= Beginning of Section =
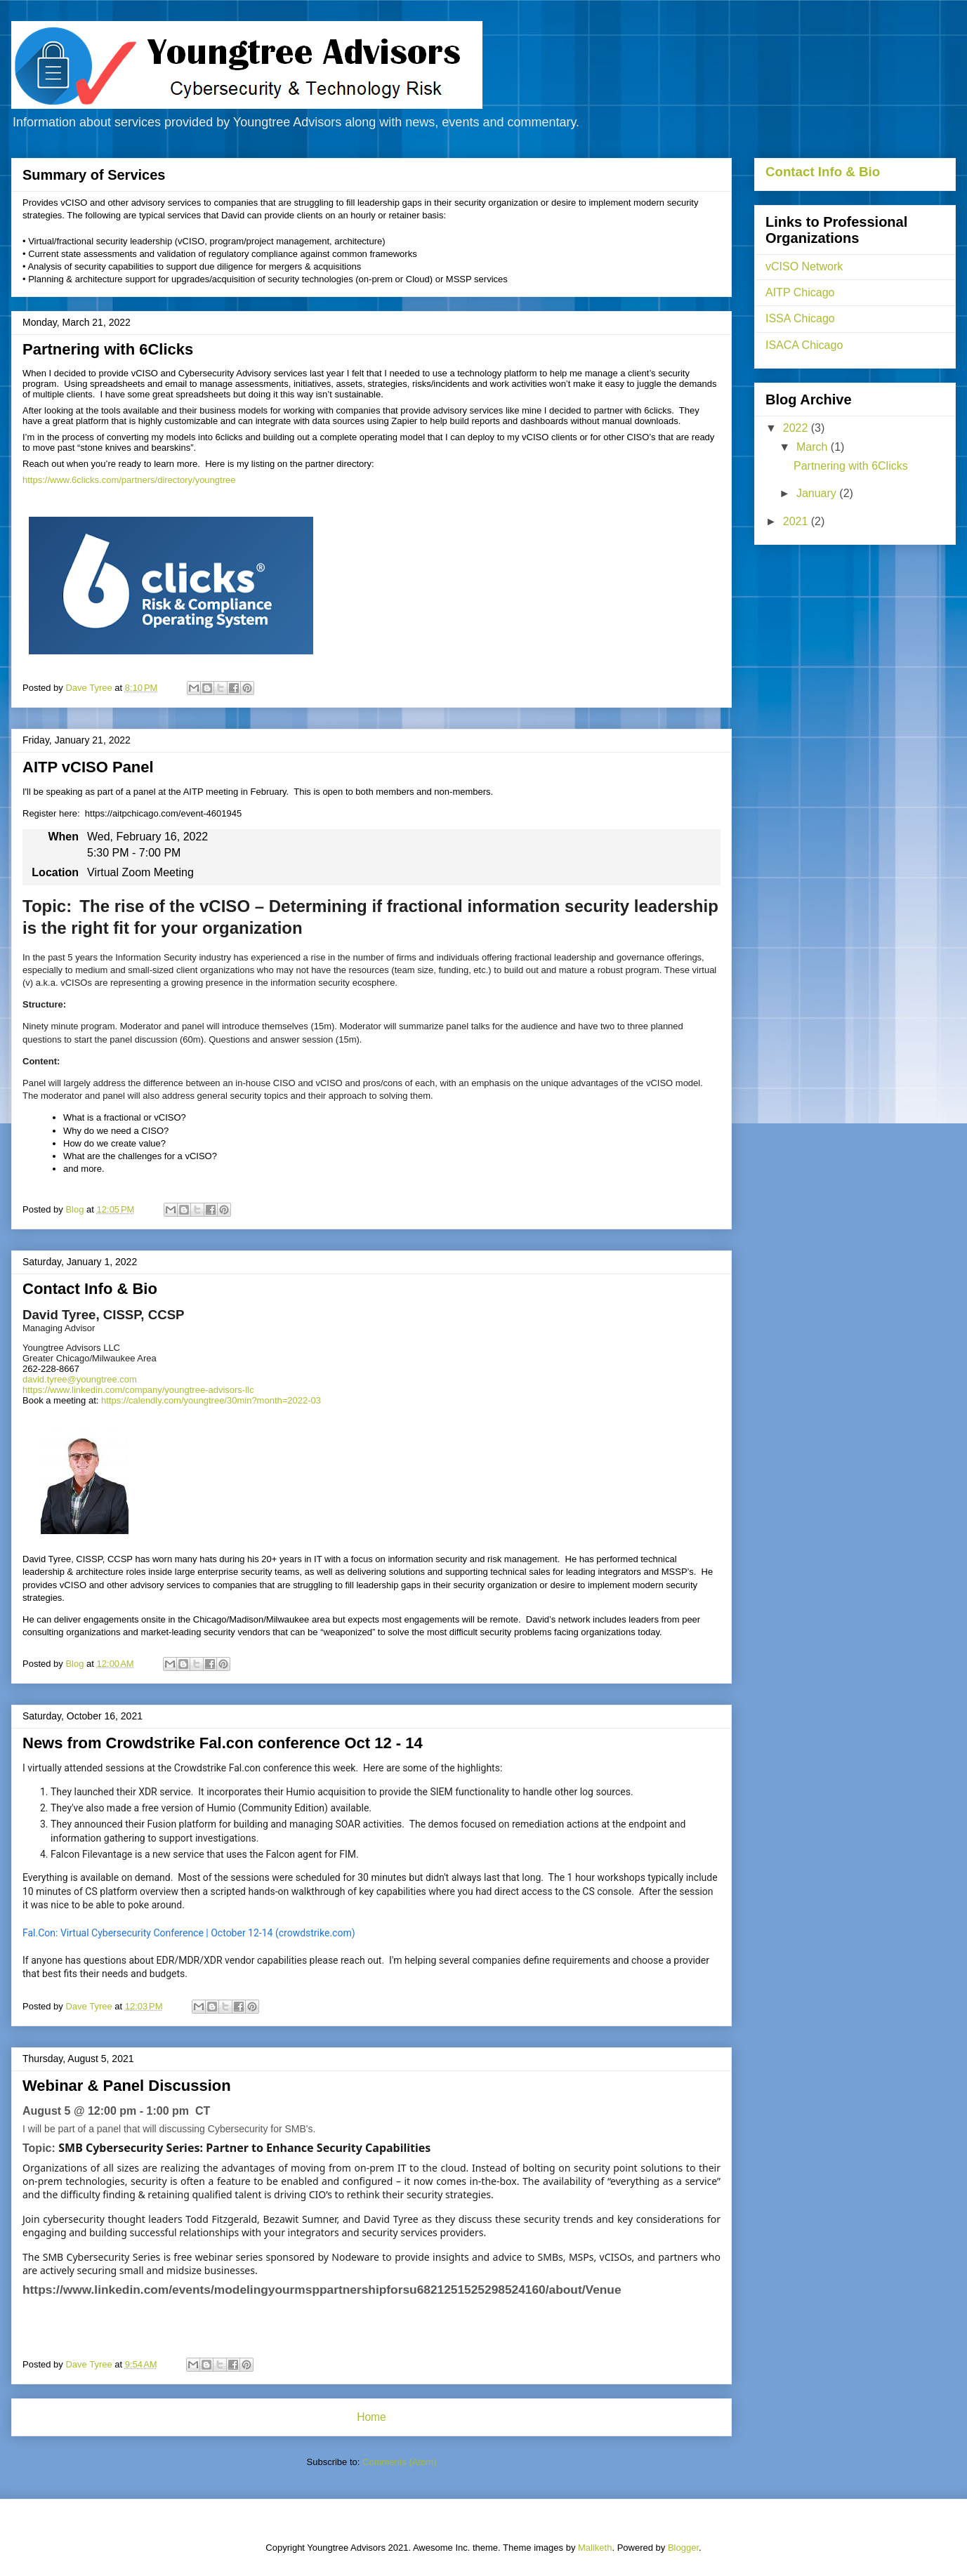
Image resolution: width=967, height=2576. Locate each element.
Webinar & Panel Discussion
= End of Section =
= Beginning of Section =
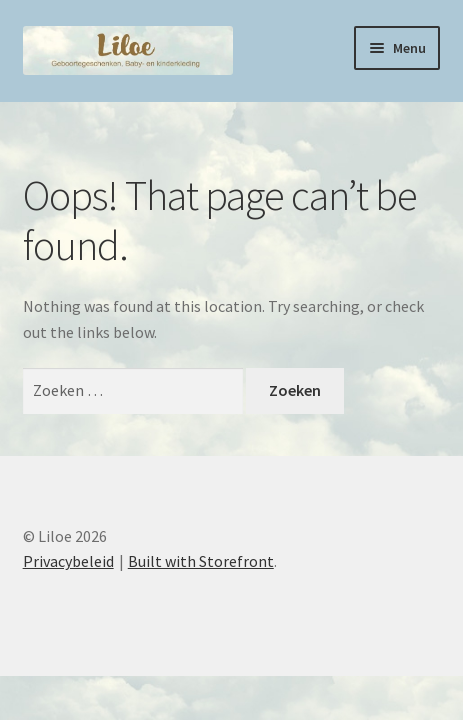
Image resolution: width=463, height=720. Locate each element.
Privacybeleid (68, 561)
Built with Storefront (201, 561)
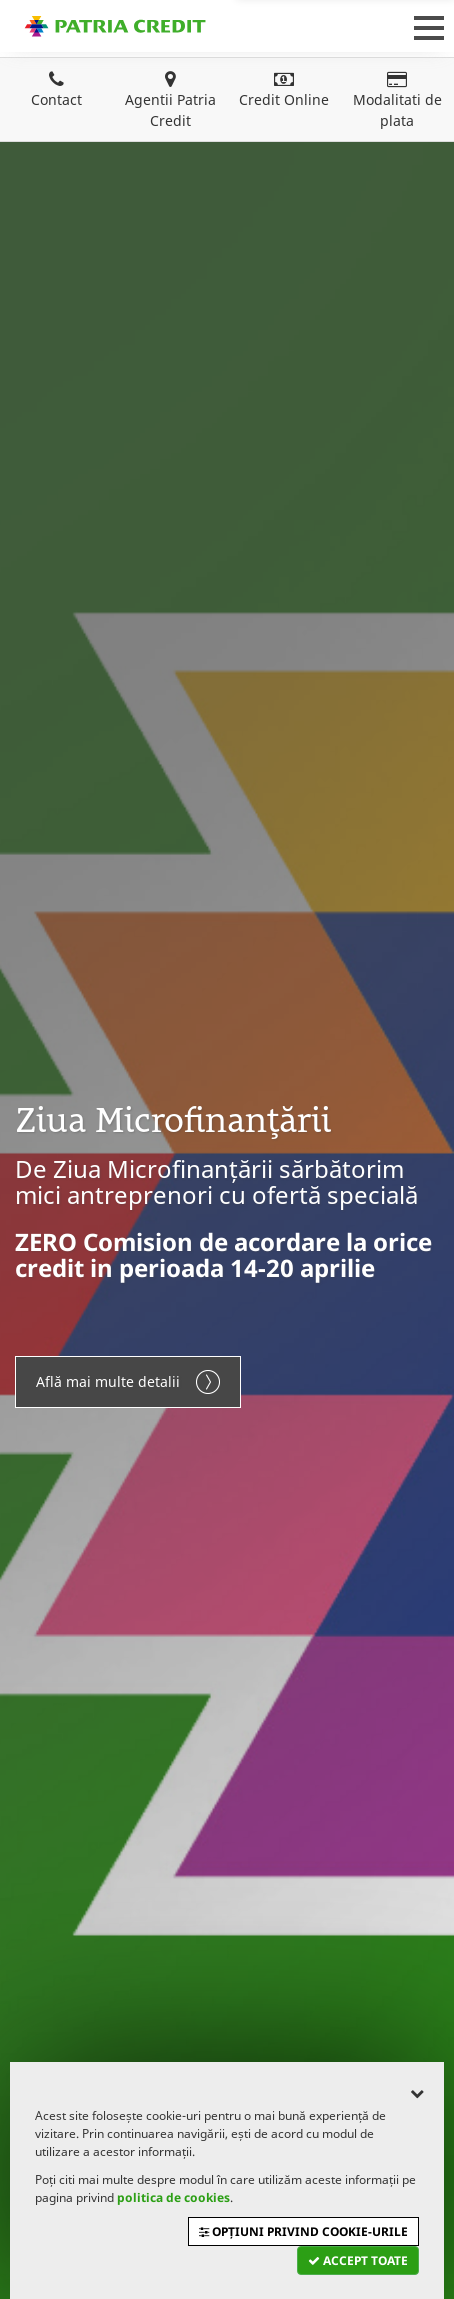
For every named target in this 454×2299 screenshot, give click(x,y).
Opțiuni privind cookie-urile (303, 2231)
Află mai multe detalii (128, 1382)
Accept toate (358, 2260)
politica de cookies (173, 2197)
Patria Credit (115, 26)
= End of Section =
■ TASK PROMPT ■
Copy out, from the listing above, every line that contains the word "Locate".

■ ANSWER BELOW ■
Image resolution: width=967, height=2576. Locate each element.
Image resolution: width=463, height=720. Locate each element.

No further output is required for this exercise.